## Assessing the effectiveness of our hetnet permutations

We've previously discussed what hetnet permutation is and why we do it. To permute a hetnet, we go through each relationship type (metaedge) and repeatedly swap the target nodes of two random relationships (edges). This strategy is called XSwap [1].

We looked into performing the permutation in neo4j using cypher, but decided to stick with our python implementation since cypher's cost planner currently lacks the needed abilities.

## Implementation specifics

We closely followed the parameters from our previous study [2] and did the following:

• We created 5 permuted hetnets. The first permutated hetnet was created from the unpermuted hetnet; the second permutated hetnet was created from the first permutated hetnet; and so on until the fifth permutated hetnet was created from the fourth permutated hetnet. This iterative strategy is referred to as a Markov chain.
• To create each permuted hetnet, we separately permuted each metaedge. For a given metaedge, we attempted n XSwaps where n equals four times the number of edges (multipler = 4).
• Xswaps can be unsuccessful for several reasons. The same edge could have been randomly selected twice (referred to as same_edge). One or both of the potential new edges may already exist (duplicate or undirected_duplicate for select cases where a biderectional edge connects two nodes of the same type). One or both of the potential new edges may connect a node to itself (self_loop). In these instances, no swap is performed. In the future, we may switch to stopping a completing permutation after a certain number of successes rather than attempts.

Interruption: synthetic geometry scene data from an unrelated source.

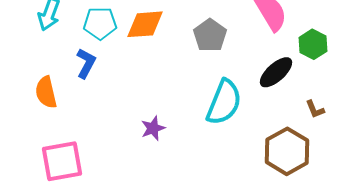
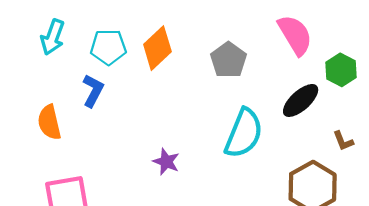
orange diamond: (145, 24) -> (157, 48), turned -39
purple star: (153, 128) -> (166, 162), turned -30

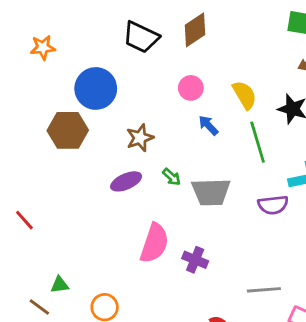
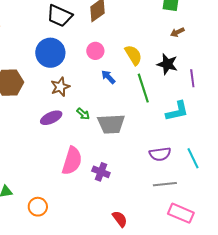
blue circle: (96, 88) -> (50, 53), moved
purple semicircle: (273, 205) -> (160, 154), moved
gray line: (264, 290) -> (165, 184), moved

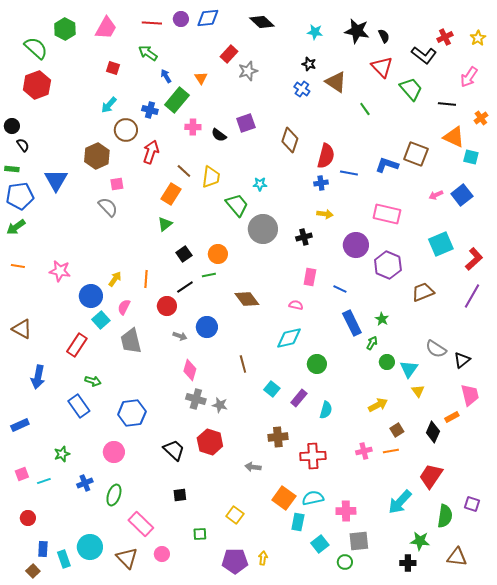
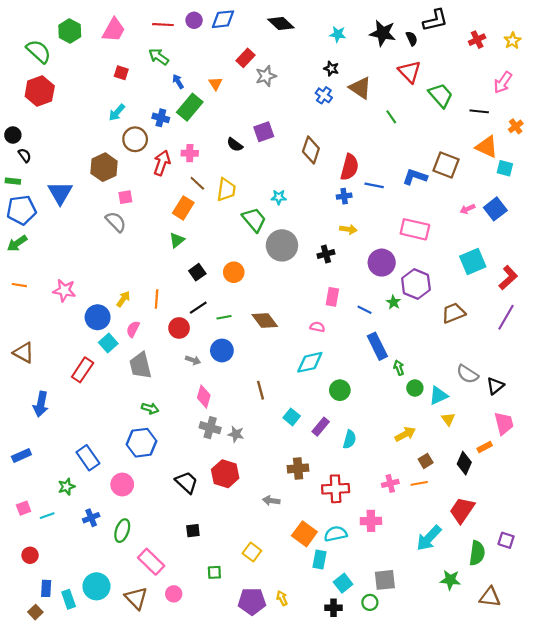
black L-shape: (424, 55) -> (435, 20), moved, turned -50
pink cross: (193, 127) -> (190, 153), moved
green line: (209, 275) -> (224, 317), moved
green star: (382, 319) -> (393, 302), moved
green arrow: (372, 343) -> (399, 368), turned -48
cyan triangle: (409, 369) -> (438, 396), turned 30
green arrow: (93, 381) -> (150, 408), moved
blue rectangle: (79, 406) -> (88, 458), moved
pink cross: (346, 511) -> (371, 521), moved
yellow arrow: (263, 558) -> (282, 598), turned -32
black cross: (408, 563) -> (333, 608), moved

## Assessing permutation effectiveness

For each permutation and each metaedge, we measure the progress of the randomization at 10 points (dataset). The measure we're primarily interested in is the percent of edges that are unchanged after a permutation (unchanged).

We find that the percent of unchanged edges varies by metaedge (notebook cell 4). It appears that we could safely reduce our multiplier from 4 to 2.5 and still generate permuted networks that are maximally diversified from their predecessor.

Of concern are metaedges where a high percentage of the edges do not change. This occurred when a high percentage of swaps resulted in already existing edges (notebook cell 6). Particularly troublesome was the Anatomy–expresses–Gene edge where almost all attempts yielded duplicated edges and only ~10% of edges changed from a permutation. I'm now inclined to revisit our previous observation that we're being too permissive regarding expression edge inclusion.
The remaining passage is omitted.